## STORED DATA
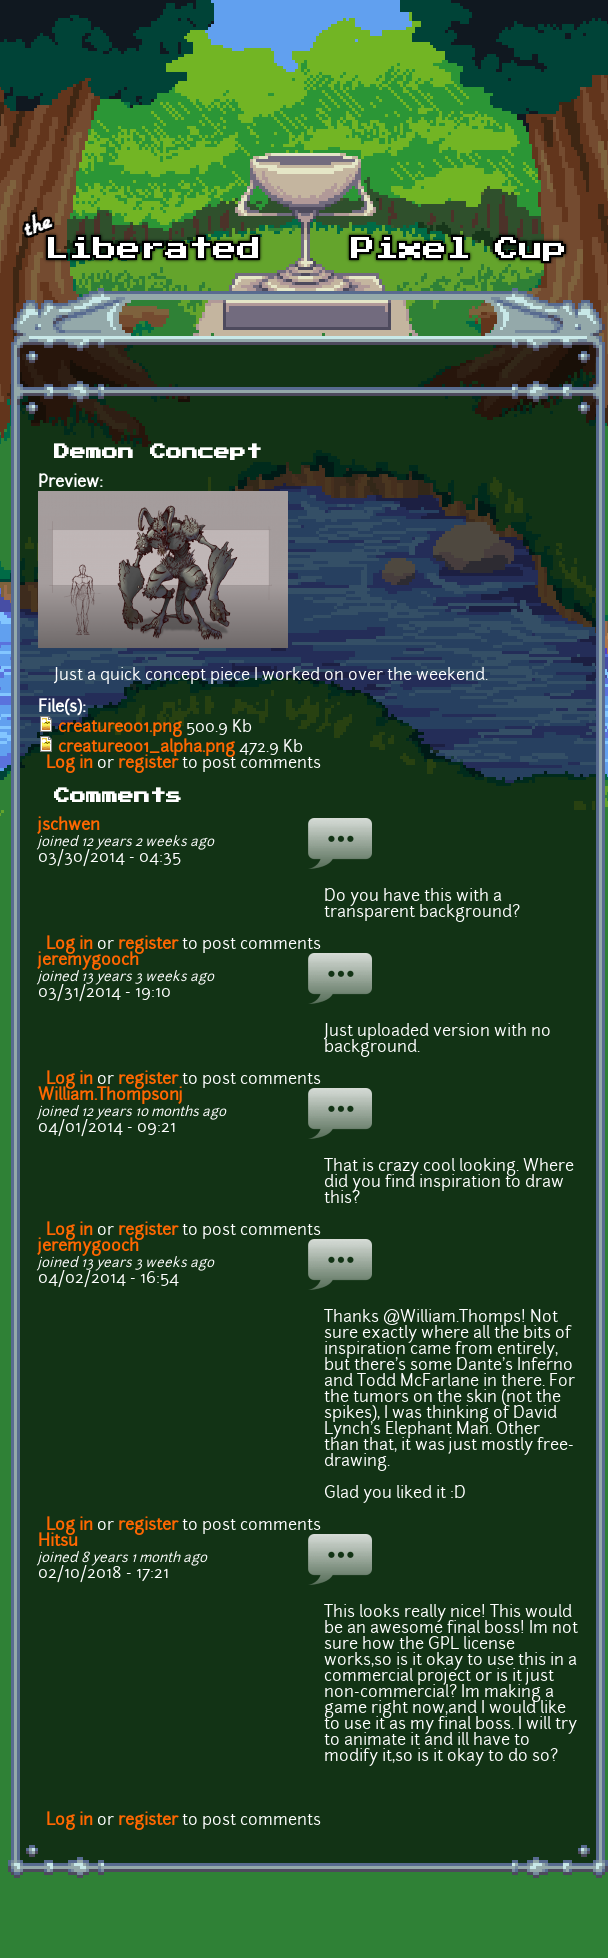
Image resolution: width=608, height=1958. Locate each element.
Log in (69, 764)
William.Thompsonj (110, 1096)
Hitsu (58, 1542)
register (148, 764)
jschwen (69, 826)
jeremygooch (88, 961)
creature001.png (120, 728)
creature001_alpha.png (146, 748)
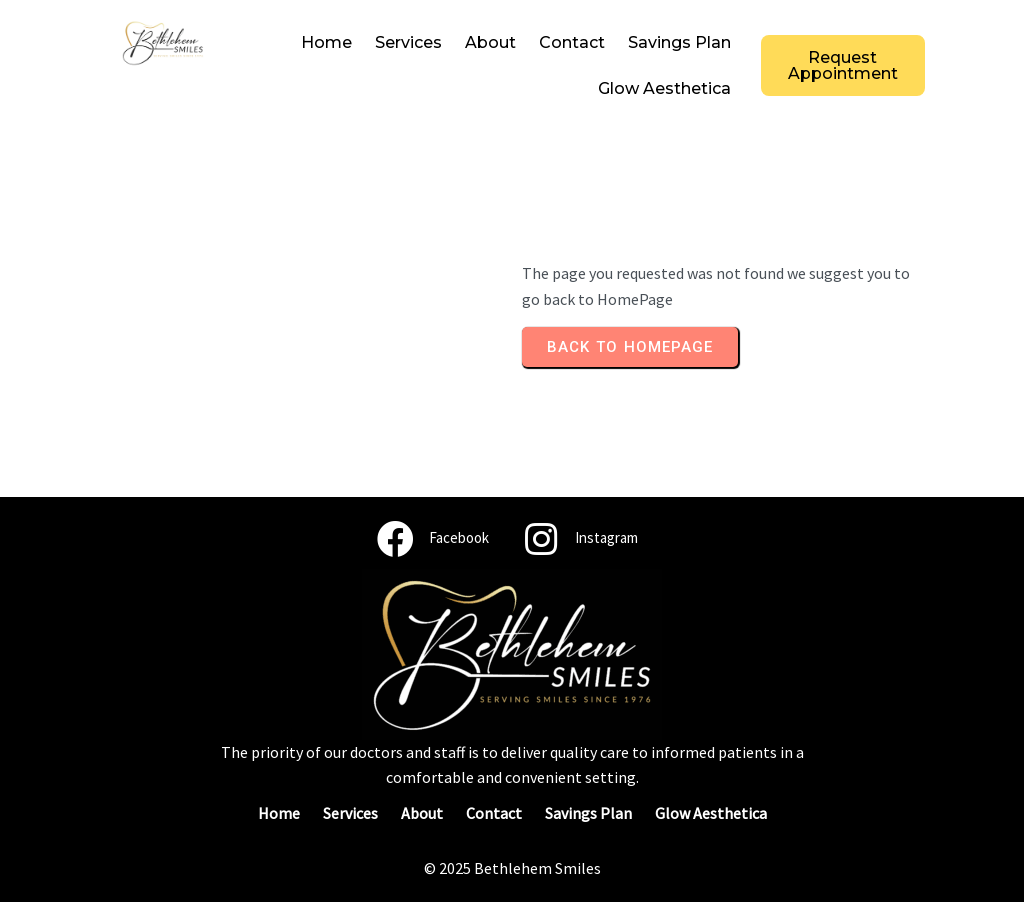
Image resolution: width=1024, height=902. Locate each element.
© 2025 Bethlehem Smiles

## PROBLEM DESCRIPTION
Tally the lines of the listing above that include the word "each". Answer with the number alone.

## REPLY
2